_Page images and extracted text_
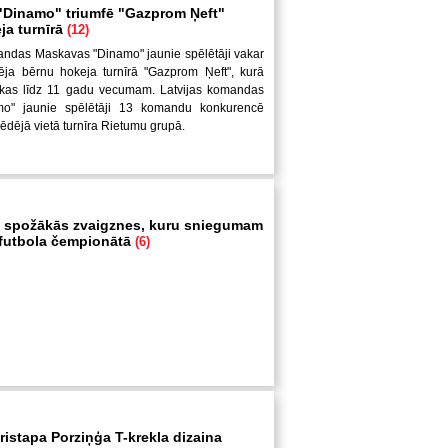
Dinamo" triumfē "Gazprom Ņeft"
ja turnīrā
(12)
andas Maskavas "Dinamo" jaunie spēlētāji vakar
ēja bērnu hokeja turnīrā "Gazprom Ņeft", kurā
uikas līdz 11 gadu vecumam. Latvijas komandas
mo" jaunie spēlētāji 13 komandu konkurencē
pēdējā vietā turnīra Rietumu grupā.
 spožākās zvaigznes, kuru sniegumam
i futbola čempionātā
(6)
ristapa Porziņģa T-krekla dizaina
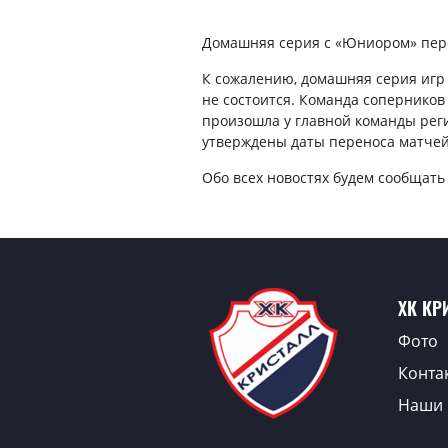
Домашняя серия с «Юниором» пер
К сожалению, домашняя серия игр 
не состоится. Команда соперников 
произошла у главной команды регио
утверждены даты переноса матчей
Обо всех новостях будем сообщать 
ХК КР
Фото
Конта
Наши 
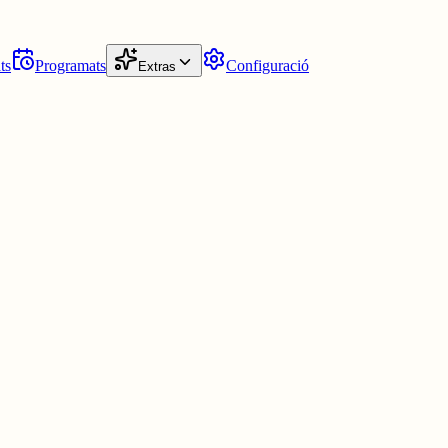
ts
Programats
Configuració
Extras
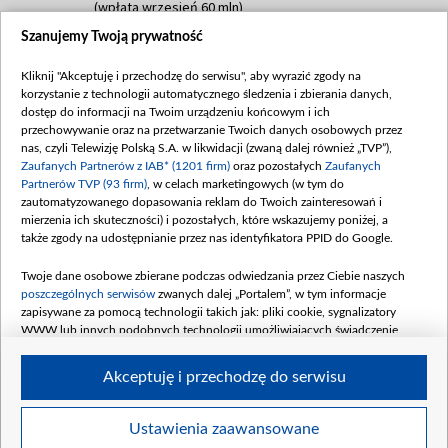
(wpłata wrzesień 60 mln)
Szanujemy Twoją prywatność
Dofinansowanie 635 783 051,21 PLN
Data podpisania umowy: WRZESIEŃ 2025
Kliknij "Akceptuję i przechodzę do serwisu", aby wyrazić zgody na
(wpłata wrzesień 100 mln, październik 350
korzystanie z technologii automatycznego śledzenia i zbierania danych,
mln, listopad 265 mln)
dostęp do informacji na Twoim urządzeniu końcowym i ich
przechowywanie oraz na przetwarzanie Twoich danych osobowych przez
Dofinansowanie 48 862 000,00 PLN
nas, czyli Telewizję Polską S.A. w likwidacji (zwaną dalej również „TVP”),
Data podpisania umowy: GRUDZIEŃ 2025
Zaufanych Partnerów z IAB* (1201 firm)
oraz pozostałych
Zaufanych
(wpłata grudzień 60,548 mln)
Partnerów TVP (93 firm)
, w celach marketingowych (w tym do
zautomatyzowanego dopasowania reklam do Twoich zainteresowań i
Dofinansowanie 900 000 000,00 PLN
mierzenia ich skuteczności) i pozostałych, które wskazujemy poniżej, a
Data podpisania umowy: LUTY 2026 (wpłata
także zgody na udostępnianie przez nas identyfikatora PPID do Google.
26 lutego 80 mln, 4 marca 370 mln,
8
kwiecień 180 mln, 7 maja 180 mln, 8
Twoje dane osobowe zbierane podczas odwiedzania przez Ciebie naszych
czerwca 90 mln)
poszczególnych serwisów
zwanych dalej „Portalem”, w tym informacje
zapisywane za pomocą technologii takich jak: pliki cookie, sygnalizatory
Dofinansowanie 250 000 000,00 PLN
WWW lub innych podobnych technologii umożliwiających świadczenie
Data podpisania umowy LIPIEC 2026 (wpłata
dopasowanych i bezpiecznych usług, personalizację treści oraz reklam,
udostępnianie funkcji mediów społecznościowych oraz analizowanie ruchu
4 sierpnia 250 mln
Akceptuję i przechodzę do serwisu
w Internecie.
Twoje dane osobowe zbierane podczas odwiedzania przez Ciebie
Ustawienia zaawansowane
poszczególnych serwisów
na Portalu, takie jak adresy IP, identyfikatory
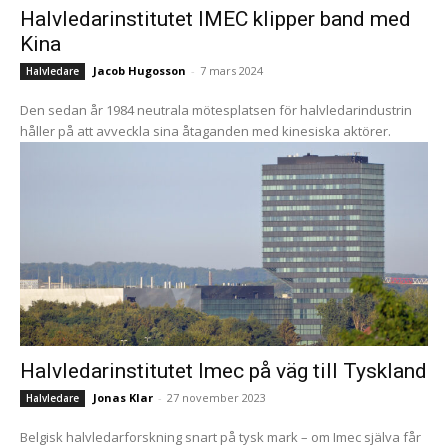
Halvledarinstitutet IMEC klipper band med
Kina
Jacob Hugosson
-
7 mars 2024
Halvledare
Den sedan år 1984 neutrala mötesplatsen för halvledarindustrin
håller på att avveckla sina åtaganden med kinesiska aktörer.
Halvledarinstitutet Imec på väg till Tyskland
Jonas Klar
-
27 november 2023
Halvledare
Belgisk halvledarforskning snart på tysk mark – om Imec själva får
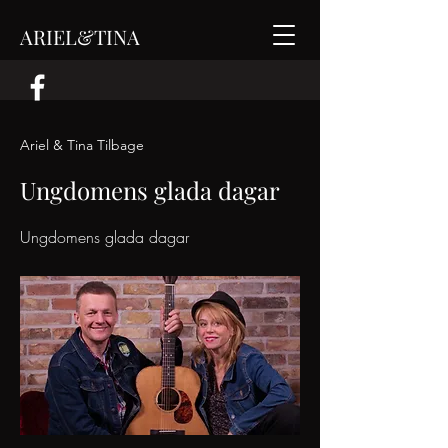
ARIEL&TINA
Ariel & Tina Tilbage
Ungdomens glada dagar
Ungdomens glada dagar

_GOAL OF THE EXERCISE_
Look through the entries and copy every line in which the string "pozostałych" appears.

_EXERCISE RESULT_
oraz pozostałych
mierzenia ich skuteczności) i pozostałych, które wskazujemy poniżej, a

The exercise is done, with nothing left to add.